Throughout these same years, Barbara and Herman have raised four accomplished children. Oldest son, Herman H. Jones, III, a Stanford University graduate, is an emergency room physician in New Orleans; son, Dwayne E. Jones, MDS from Harvard, Is a pain specialist, managing three pain clinics in the KC area. Dwayne lives with his wife and four children in neighboring Saddle Brook; Daughter Pamela was recruited to attend school at Professional Children’s School in New York before becoming a member of the Dance Theater of Harlem. Pamela was honored to be the first black teenager to ever appear on the cover of Seventeen Magazine, which occurred in January of 1972 when she was 18 years old.

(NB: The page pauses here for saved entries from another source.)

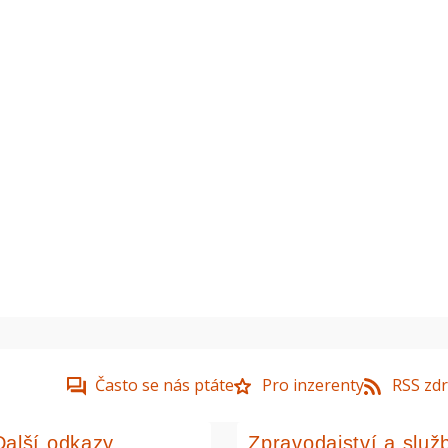
Často se nás ptáte
Pro inzerenty
RSS zdr
Další odkazy
Zpravodajství a služ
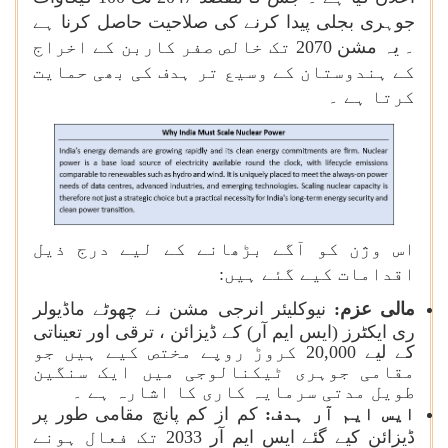
جوہری بجلی پیدا کرنے کی صلاحیت حاصل کرنا ہے
۔ یہ مشن 2070 تک خالص صفر کاربن کے اخراج
کے ہندوستان کے وسیع تر ہدف کی بھی حمایت
کرتا ہے ۔
اس وژن کو آگے بڑھانے کے لیے درج ذیل
اقدامات کیے گئے ہیں
:
مالی عزم:
نیوکلیئر انرجی مشن نے چھوٹے ماڈیولر
ری ایکٹرز (ایس ایم آر) کے ڈیزائن ، ترقی اور تعیناتی
کے لیے 20,000 کروڑ روپے مختص کیے ہیں جو
مقامی جوہری ٹیکنالوجی میں ایک سنگین
طویل مدتی سرمایہ کاری کا اشارہ ہے ۔
ایس ایم آر ہدف:
کم از کم پانچ مقامی طور پر
ڈیزائن کیے گئے ایس ایم آر 2033 تک فعال ہونے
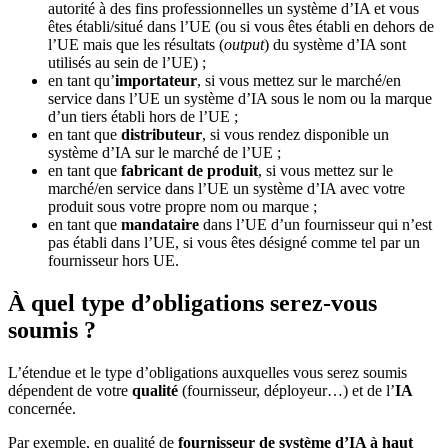
autorité à des fins professionnelles un système d’IA et vous
êtes établi/situé dans l’UE (ou si vous êtes établi en dehors de
l’UE mais que les résultats (
output
) du système d’IA sont
utilisés au sein de l’UE) ;
en tant qu’
importateur
, si vous mettez sur le marché/en
service dans l’UE un système d’IA sous le nom ou la marque
d’un tiers établi hors de l’UE ;
en tant que
distributeur
, si vous rendez disponible un
système d’IA sur le marché de l’UE ;
en tant que
fabricant de produit
, si vous mettez sur le
marché/en service dans l’UE un système d’IA avec votre
produit sous votre propre nom ou marque ;
en tant que
mandataire
dans l’UE d’un fournisseur qui n’est
pas établi dans l’UE, si vous êtes désigné comme tel par un
fournisseur hors UE.
À quel type d’obligations serez-vous
soumis ?
L’étendue et le type d’obligations auxquelles vous serez soumis
dépendent de votre
qualité
(fournisseur, déployeur…) et de l’
IA
concernée.
Par exemple, en qualité de
fournisseur de système d’IA à haut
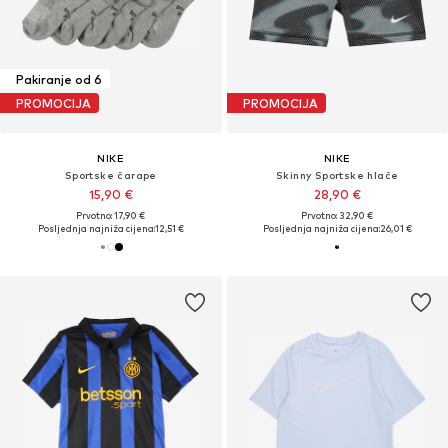
Pakiranje od 6
PROMOCIJA
PROMOCIJA
NIKE
NIKE
Sportske čarape
Skinny Sportske hlače
15,90 €
28,90 €
Prvotno: 17,90 €
Prvotno: 32,90 €
Posljednja najniža cijena:
12,51 €
Posljednja najniža cijena:
26,01 €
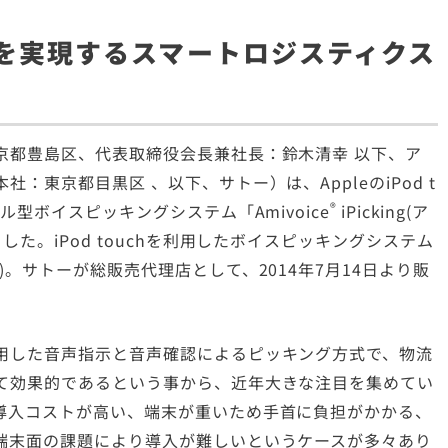
を実現するスマートロジスティクス
京都豊島区、代表取締役会長兼社長：鈴木清幸 以下、ア
東京都目黒区 、以下、サトー）は、AppleのiPod t
®
ブル型ボイスピッキングシステム「
Amivoice
iPicking
(ア
た。iPod touchを利用したボイスピッキングシステム
。サトーが総販売代理店として、2014年7月14日より販
用した音声指示と音声確認によるピッキング方式で、物流
て効果的であるという事から、近年大きな注目を集めてい
導入コストが高い、端末が重いため手首に負担がかかる、
端末面の課題により導入が難しいというケースが多々あり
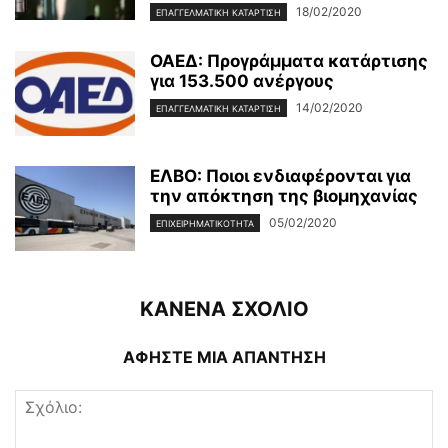
18/02/2020
ΕΠΑΓΓΕΛΜΑΤΙΚΉ ΚΑΤΆΡΤΙΣΗ
ΟΑΕΔ: Προγράμματα κατάρτισης
για 153.500 ανέργους
14/02/2020
ΕΠΑΓΓΕΛΜΑΤΙΚΉ ΚΑΤΆΡΤΙΣΗ
ΕΛΒΟ: Ποιοι ενδιαφέρονται για
την απόκτηση της βιομηχανίας
05/02/2020
ΕΠΙΧΕΙΡΗΜΑΤΙΚΌΤΗΤΑ
ΚΑΝΕΝΑ ΣΧΟΛΙΟ
ΑΦΗΣΤΕ ΜΙΑ ΑΠΑΝΤΗΣΗ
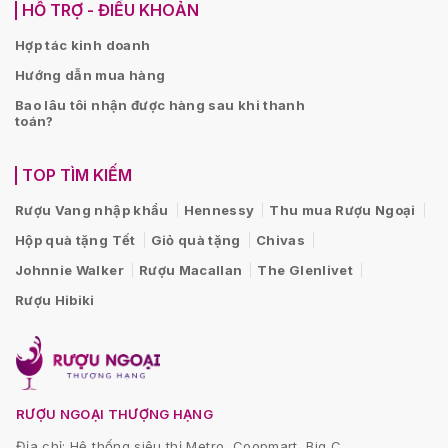
HỖ TRỢ - ĐIỀU KHOẢN
Hợp tác kinh doanh
Hướng dẫn mua hàng
Bao lâu tôi nhận được hàng sau khi thanh
toán?
TOP TÌM KIẾM
Rượu Vang nhập khẩu
Hennessy
Thu mua Rượu Ngoại
Hộp quà tặng Tết
Giỏ quà tặng
Chivas
Johnnie Walker
Rượu Macallan
The Glenlivet
Rượu Hibiki
RƯỢU NGOẠI THƯỢNG HẠNG
Địa chỉ: Hệ thống siêu thị Metro, Coopmart, Big C...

Pamela now works as a nurse in NYC. Their other daughter, Donna, went to New York years ago to visit her sister. She loved New York and began working with Bill Blass and later started her own design company in Milan, Italy. There she met her husband, the love of her life, and is now Donna Jones Badocci. These accomplished children have also produced eight grandchildren for the Jones, four living in Saddle Brook, three in Milan and one in New Orleans. One of the grandchildren, Adriana, from Milan, is now living with Herman and Barbara, attending Shawnee Mission NW so she can attend an American university after graduation this May.

Herman and Barbara have a bit more time since Herman officially retired in 2005. True to his amazing gifts, talents, work ethic, and his desire to make a difference, Herman confided to us that after 2005, he continued to work as a consultant to the Coroner of The Unified Government of Wyandotte County.

What an honor it was to learn from the Jones about the history of their lives together.